Как бы то ни было, Ника, Лева и я — не осужденные, мы вновь подследственные, о нас еще не сказано последнего слова! Торжествуем, надеемся, ждем. «...И свобода вас встретит радостно у входа...» Конечно, сперва новые допросы, но после... «Здравствуйте, Игнатий Юлианович Крачковский, здравствуйте, книги! Алексей Васильевич, вот и я! Помните наше свидание? Ира... здравствуй!» Текли часы и дни. Мы, трое переследственных, оказались переведенными в другую камеру: она узкая, полутемная — да не беда, подумаешь! Недолго нам тут быть, а тюрьма — не дворец, нужно потерпеть. Ника сделал из

 

- 91 -

черного хлеба шахматные фигурки — половину их вывалял в стенной извести — это белые, а для черных цвет готов был сам собой. Красивые были фигурки: необычные, причудливые. У Ники помимо востоковедной одаренности — руки скульптора и развитая наблюдательность, именно это помогает ему искусно рисовать древнеегипетские пиктограммы... И вот мы втроем подолгу ведем шахматные битвы, и на мгновение нас поглощает страсть борьбы, и отступают — нет, лишь слегка затушевываются — бодрящие слова: приговор отменен, приговор отменен...

И вдруг Ника заболел. Кажется, простудился, но он вообще не отличался крепким здоровьем. Увели его в тюремную больницу.

И вдруг нам двоим оставшимся, Леве и мне, объявили: собираться на этап. «Как это, позвольте, нам назначено повторное следствие, проверка дела!» — «Отставить разговоры!» Спорить нельзя. Спокойно, может быть, отменят.

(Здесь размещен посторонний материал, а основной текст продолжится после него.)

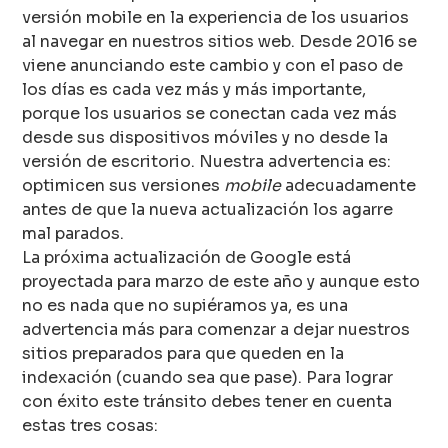
versión mobile en la experiencia de los usuarios
al navegar en nuestros sitios web. Desde 2016 se
viene anunciando este cambio y con el paso de
los días es cada vez más y más importante,
porque los usuarios se conectan cada vez más
desde sus dispositivos móviles y no desde la
versión de escritorio. Nuestra advertencia es:
optimicen sus versiones
mobile
adecuadamente
antes de que la nueva actualización los agarre
mal parados.
La próxima actualización de Google está
proyectada para marzo de este año y aunque esto
no es nada que no supiéramos ya, es una
advertencia más para comenzar a dejar nuestros
sitios preparados para que queden en la
indexación (cuando sea que pase). Para lograr
con éxito este tránsito debes tener en cuenta
estas tres cosas:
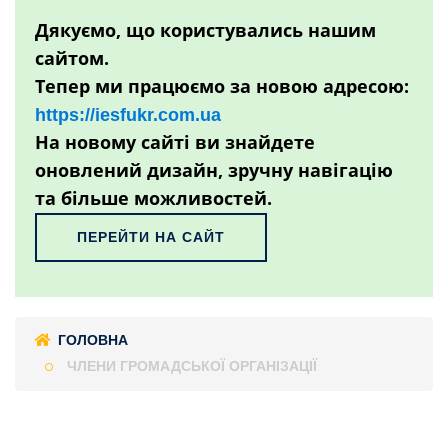
Дякуємо, що користувались нашим
сайтом.
Тепер ми працюємо за новою адресою:
https://iesfukr.com.ua
На новому сайті ви знайдете
оновлений дизайн, зручну навігацію
та більше можливостей.
ПЕРЕЙТИ НА САЙТ
ГОЛОВНА
ЧЛЕНИ ГРОМАДСЬКОЇ ОРГАНІЗАЦІЇ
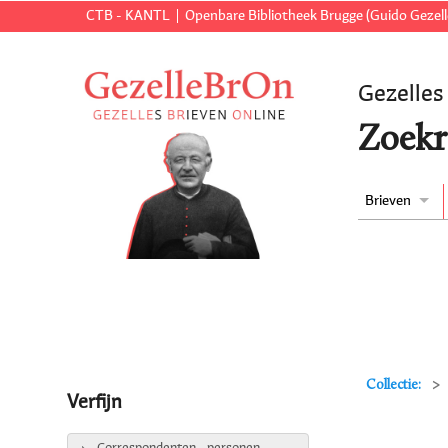
CTB - KANTL
Openbare Bibliotheek Brugge (Guido Gezell
Gezelles
Zoekr
Brieven
Collectie:
Verfijn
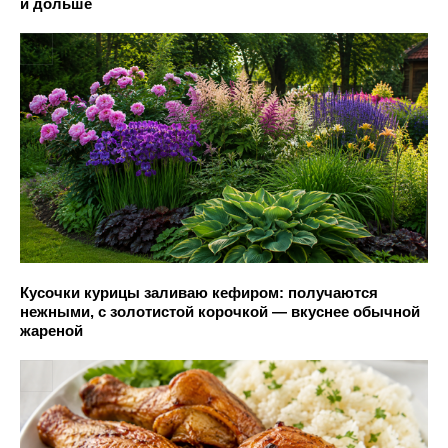
и дольше
Кусочки курицы заливаю кефиром: получаются
нежными, с золотистой корочкой — вкуснее обычной
жареной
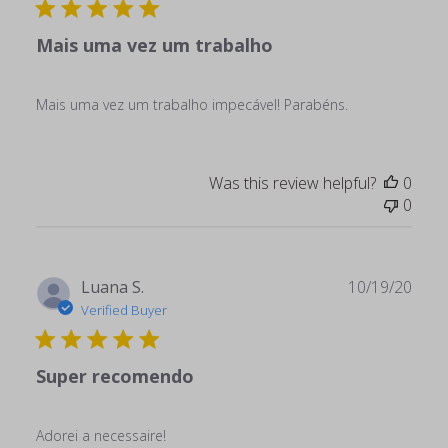
Mais uma vez um trabalho
Mais uma vez um trabalho impecável! Parabéns.
Was this review helpful?
0
0
Publ
Luana S.
10/19/20
date
Verified Buyer
Super recomendo
Adorei a necessaire!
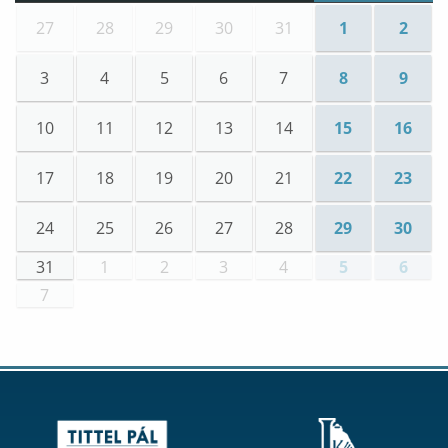
27
28
29
30
31
1
2
3
4
5
6
7
8
9
10
11
12
13
14
15
16
17
18
19
20
21
22
23
24
25
26
27
28
29
30
31
1
2
3
4
5
6
7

Ведь прямое нарушение закона.

Этап — завтра, но уже сегодня в тюрьме гул, как на восточном базаре. Сердце учащенно бьется. «Куда повезут, что там ждет?» Кончаются часы призрачного тюремного покоя. «Может быть, нас развезут по разным лагерям, — говорит Лева, — послушай и постарайся сберечь в памяти...» Мы залезаем под нары, подальше от суеты, Лева шепчет мне стихи своего отца, я запоминаю:

Твой лоб в кудрях отлива бронзы,

Как сталь, глаза твои остры.

Тебе задумчивые бонзы

В Тибете ставили костры.

Когда Тимур в унылой злобе

Народы бросил к их мете,

Тебя несли в пустынях Гоби

На боевом его щите.

 

И ты вступила в крепость Агры

Светла, как древняя Лилит,

Твои веселые онагры

Сверкали золотом копыт.

 

Был вечер тих. Земля молчала.

Едва вздыхали тростники

И, от зеленого канала

Влетая, реяли жуки.

И я следил в тени колонны

 

- 92 -

Черты прекрасного лица

И ждал, коленопреклоненный,

В одежде розовой жреца.

Узорный лук в дугу был согнут

И, вольность древнюю любя,

Я знал, что мускулы не дрогнут

И что стрела найдет тебя.

 

Тогда бы вспыхнуло былое,

Жрецов торжественный приход

И пляски в зарослях алоэ,

И дней веселый хоровод.

 

Но лоб твой, вычерченный строго,

Таил такую смену мук,

Что я в тебе увидел бога

И робко выронил свой лук.

 

Толпа рабов ко мне метнулась,

Теснясь, волнуясь и крича,

И ты лениво улыбнулась

Стальной секире палача.

2 декабря истекли последние часы напряженного ожидания, наш этап двинулся. Говорили, к Беломорканалу — Беломорско-Балтийскому каналу имени Сталина.